----- INPUT DATA -----

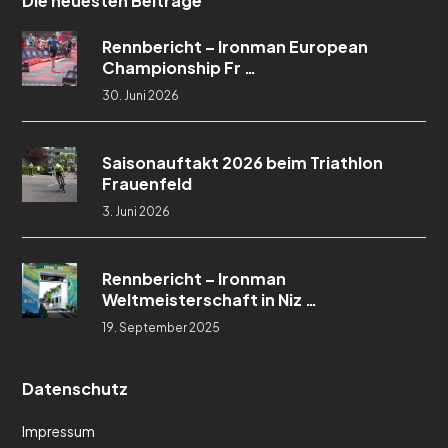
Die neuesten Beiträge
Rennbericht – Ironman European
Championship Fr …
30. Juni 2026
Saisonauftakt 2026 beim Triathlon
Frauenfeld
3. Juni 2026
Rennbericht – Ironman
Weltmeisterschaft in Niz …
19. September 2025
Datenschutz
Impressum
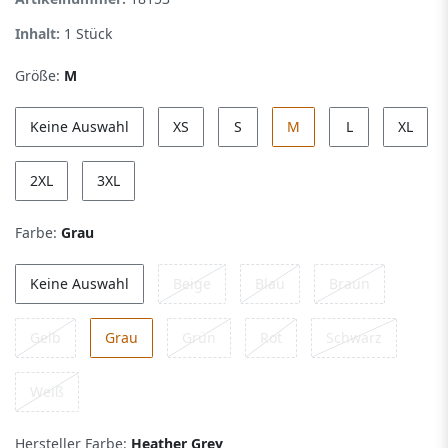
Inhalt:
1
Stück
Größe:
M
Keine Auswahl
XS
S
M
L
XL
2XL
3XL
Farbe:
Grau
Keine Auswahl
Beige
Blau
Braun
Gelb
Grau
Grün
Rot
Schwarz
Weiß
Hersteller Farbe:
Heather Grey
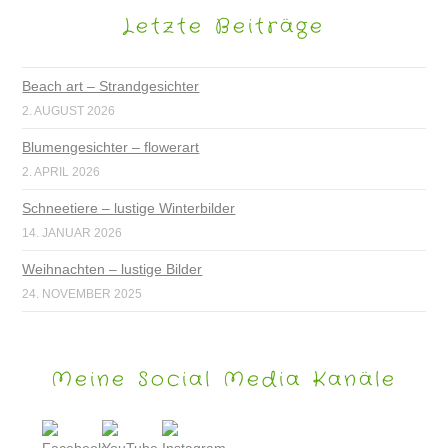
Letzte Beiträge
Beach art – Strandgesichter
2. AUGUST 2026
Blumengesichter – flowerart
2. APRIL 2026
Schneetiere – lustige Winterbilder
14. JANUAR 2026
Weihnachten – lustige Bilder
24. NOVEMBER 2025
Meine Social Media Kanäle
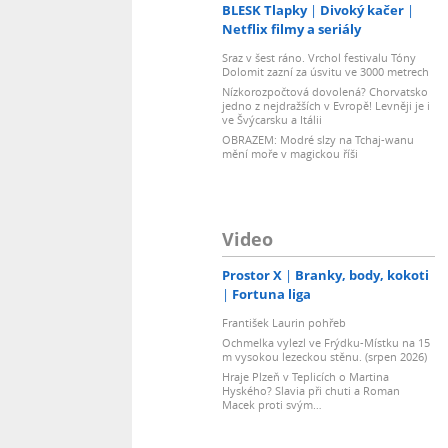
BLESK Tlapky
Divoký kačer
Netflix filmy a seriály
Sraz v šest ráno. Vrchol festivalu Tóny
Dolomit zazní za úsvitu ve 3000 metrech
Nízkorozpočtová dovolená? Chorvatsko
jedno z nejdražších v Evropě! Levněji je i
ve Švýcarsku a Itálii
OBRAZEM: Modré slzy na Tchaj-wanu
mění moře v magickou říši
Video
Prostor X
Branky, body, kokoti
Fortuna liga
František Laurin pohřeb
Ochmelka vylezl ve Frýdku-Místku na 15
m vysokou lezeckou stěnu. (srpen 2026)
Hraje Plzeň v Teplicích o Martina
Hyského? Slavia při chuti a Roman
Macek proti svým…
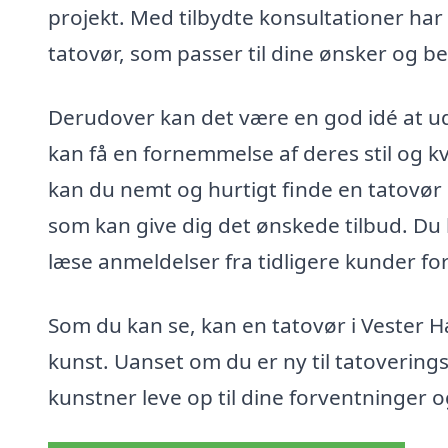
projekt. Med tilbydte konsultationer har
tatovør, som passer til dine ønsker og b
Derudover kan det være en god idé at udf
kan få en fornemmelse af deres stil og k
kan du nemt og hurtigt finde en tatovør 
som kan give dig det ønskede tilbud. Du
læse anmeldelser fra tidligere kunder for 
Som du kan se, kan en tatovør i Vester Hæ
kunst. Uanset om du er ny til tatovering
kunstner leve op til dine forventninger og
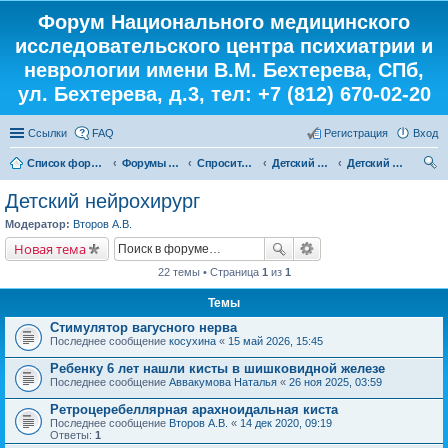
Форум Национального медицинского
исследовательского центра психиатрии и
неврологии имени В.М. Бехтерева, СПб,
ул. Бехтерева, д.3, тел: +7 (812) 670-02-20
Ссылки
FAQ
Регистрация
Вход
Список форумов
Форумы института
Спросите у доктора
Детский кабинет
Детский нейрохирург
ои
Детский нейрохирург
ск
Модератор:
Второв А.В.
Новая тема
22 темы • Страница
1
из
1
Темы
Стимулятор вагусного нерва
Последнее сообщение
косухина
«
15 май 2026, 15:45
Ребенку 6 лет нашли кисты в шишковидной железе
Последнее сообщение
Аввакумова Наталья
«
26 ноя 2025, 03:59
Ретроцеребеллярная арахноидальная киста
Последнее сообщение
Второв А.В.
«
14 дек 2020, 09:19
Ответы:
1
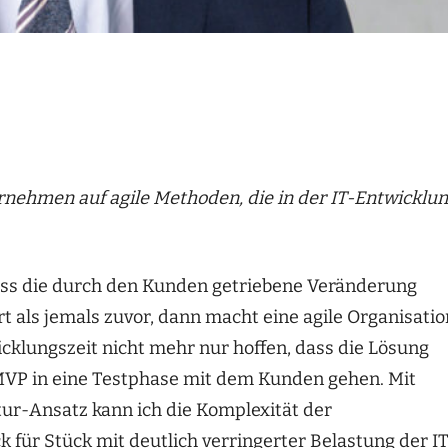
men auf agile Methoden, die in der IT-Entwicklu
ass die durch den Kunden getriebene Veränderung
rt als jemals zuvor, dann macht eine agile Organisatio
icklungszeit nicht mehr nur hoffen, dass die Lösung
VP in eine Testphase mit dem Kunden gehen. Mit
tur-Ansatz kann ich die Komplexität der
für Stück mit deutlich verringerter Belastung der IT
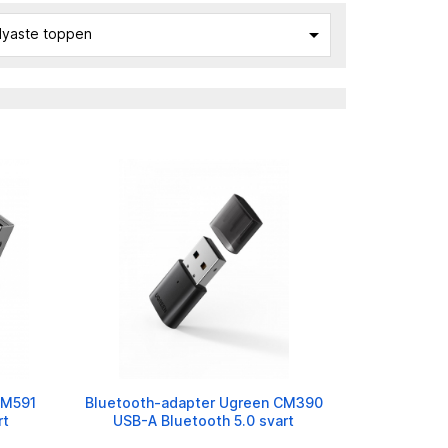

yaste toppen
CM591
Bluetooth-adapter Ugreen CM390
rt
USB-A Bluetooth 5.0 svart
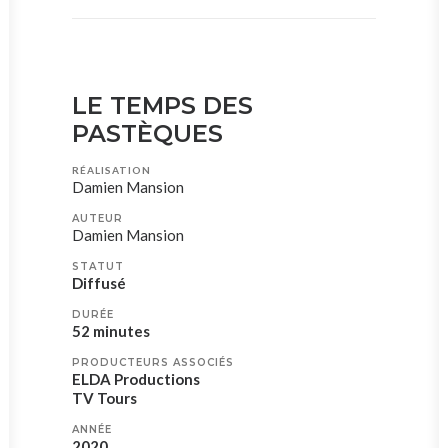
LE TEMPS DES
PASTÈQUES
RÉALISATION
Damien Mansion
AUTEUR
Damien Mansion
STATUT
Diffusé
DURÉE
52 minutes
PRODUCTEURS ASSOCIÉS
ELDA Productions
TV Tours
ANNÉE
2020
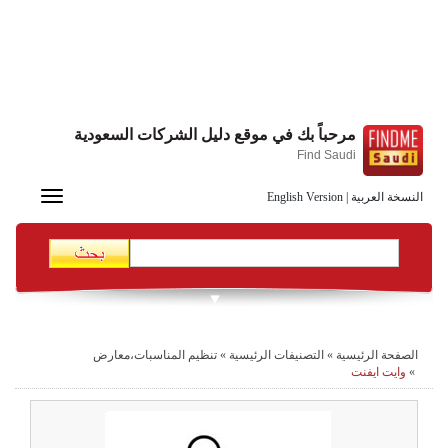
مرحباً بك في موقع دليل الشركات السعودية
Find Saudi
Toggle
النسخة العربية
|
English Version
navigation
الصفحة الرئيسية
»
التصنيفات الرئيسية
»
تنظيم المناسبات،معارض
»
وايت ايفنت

-----
----- INPUT DATA -----

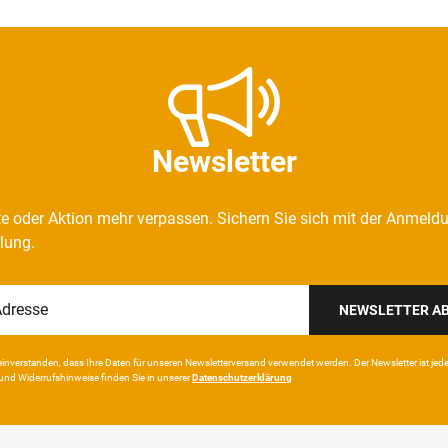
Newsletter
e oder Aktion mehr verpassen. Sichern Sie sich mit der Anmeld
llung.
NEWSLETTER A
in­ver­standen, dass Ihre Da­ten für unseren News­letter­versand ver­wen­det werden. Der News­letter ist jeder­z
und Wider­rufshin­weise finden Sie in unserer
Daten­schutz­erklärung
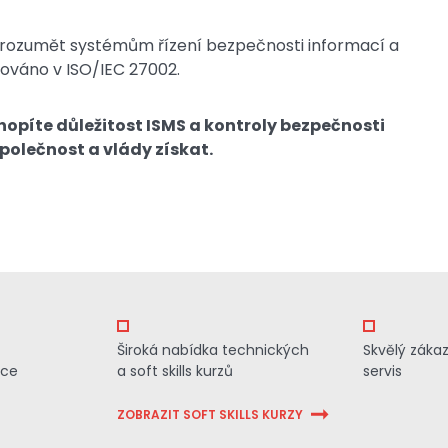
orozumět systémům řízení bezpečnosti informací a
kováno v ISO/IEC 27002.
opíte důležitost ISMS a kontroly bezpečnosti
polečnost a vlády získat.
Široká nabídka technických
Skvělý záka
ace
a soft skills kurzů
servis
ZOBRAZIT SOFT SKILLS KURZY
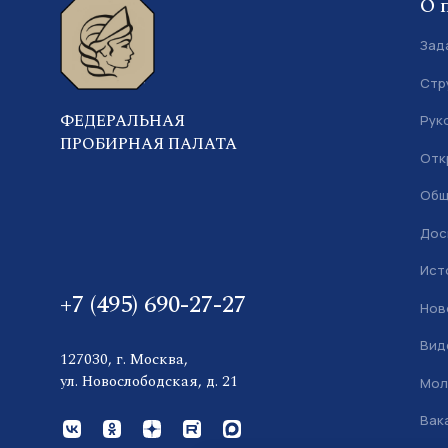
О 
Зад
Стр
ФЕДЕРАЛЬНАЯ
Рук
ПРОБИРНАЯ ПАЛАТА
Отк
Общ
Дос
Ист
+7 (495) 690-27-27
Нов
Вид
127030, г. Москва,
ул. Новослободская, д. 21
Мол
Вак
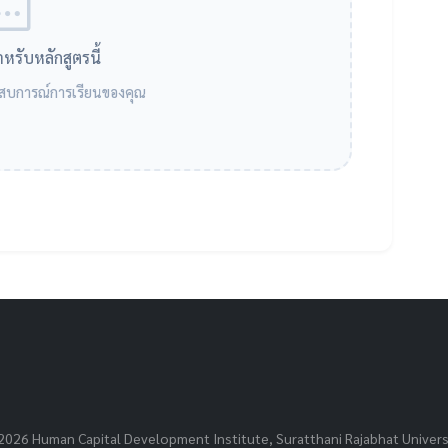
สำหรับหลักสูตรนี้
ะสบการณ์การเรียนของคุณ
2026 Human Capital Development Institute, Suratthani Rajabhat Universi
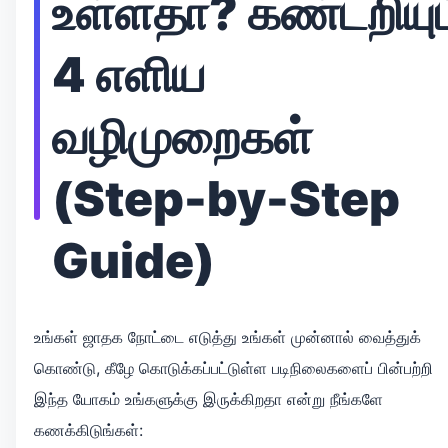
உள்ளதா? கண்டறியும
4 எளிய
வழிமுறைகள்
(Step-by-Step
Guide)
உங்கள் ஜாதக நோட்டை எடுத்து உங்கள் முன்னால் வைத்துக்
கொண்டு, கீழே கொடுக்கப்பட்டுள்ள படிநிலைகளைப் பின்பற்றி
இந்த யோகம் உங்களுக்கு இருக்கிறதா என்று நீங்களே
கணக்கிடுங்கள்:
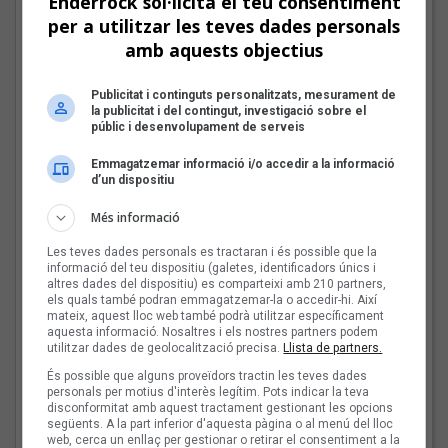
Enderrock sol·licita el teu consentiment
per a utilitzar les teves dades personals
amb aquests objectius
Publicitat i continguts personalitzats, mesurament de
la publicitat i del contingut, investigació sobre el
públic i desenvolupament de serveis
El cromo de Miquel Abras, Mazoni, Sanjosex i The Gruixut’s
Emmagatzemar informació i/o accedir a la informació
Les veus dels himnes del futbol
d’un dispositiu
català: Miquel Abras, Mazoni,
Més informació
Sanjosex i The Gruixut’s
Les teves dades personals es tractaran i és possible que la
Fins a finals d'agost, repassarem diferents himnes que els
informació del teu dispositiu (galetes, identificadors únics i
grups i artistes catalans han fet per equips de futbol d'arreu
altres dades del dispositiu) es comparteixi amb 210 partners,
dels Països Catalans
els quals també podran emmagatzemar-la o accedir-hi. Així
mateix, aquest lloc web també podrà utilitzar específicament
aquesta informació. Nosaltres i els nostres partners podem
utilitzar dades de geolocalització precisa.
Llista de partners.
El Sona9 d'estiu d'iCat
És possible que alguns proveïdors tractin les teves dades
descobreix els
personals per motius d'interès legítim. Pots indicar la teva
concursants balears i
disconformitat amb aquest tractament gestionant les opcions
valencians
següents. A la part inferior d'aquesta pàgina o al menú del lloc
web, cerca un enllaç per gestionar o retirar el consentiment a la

-----

### EXERCISE DESCRIPTION
Return exactly the lines above, from the one with "Beach art – Strandgesichter" up to and including the one with "František Laurin pohřeb", and include no pictures.

### OUTPUT OF THE EXERCISE
Beach art – Strandgesichter
2. AUGUST 2026
Blumengesichter – flowerart
2. APRIL 2026
Schneetiere – lustige Winterbilder
14. JANUAR 2026
Weihnachten – lustige Bilder
24. NOVEMBER 2025
Meine Social Media Kanäle
BLESK Tlapky
Divoký kačer
Netflix filmy a seriály
Sraz v šest ráno. Vrchol festivalu Tóny
Dolomit zazní za úsvitu ve 3000 metrech
Nízkorozpočtová dovolená? Chorvatsko
jedno z nejdražších v Evropě! Levněji je i
ve Švýcarsku a Itálii
OBRAZEM: Modré slzy na Tchaj-wanu
mění moře v magickou říši
Video
Prostor X
Branky, body, kokoti
Fortuna liga
František Laurin pohřeb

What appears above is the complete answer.